* _Activity_: Each line of the listing below containing the word "Panadería" should be returned.

*****

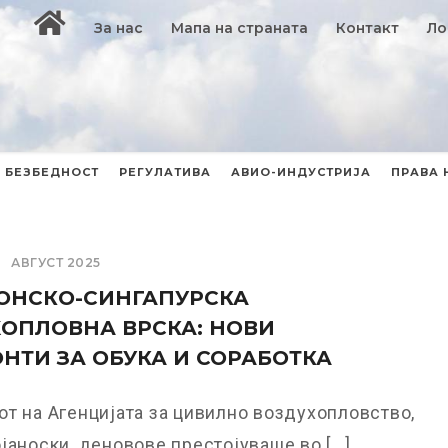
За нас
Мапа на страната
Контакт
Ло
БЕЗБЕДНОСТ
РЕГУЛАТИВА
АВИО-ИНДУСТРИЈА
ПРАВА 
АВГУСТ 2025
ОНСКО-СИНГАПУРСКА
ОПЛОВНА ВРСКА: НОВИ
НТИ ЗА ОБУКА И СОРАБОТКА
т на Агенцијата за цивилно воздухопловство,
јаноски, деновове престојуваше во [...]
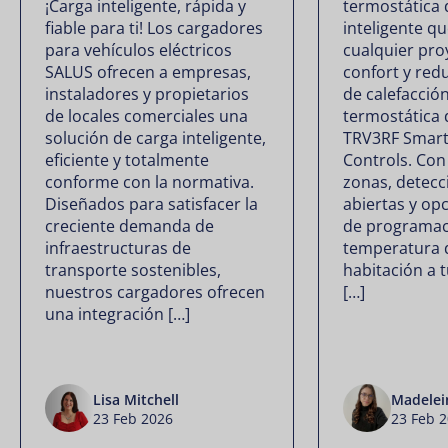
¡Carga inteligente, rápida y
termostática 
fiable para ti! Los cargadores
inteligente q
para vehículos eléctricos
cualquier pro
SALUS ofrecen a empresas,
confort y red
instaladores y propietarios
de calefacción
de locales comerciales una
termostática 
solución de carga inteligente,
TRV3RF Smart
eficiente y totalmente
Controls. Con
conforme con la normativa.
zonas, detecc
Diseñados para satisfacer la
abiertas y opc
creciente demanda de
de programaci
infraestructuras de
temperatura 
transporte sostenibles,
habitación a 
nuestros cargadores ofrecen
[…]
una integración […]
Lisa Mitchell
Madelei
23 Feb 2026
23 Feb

*****

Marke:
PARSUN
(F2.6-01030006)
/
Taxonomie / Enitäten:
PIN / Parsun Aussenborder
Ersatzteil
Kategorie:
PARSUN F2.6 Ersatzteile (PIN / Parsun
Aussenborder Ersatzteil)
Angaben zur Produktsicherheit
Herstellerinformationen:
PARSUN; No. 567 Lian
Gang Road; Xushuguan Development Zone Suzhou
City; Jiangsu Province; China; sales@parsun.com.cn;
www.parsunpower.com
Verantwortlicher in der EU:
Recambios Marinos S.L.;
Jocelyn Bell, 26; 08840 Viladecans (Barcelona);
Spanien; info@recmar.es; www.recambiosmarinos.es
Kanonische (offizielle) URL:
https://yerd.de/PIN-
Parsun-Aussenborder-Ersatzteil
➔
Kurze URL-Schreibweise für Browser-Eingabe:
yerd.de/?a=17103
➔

*****

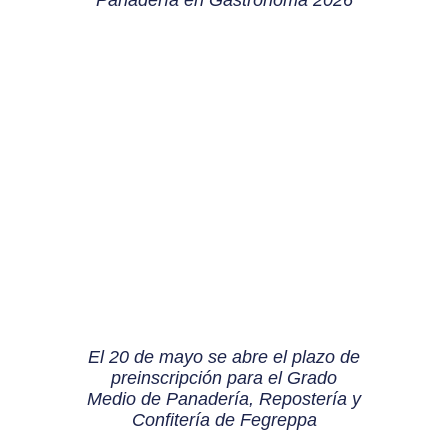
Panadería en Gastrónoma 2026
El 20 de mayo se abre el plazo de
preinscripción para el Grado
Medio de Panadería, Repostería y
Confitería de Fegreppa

*****

* _Result of this exercise_:
Panadería en Gastrónoma 2026
Medio de Panadería, Repostería y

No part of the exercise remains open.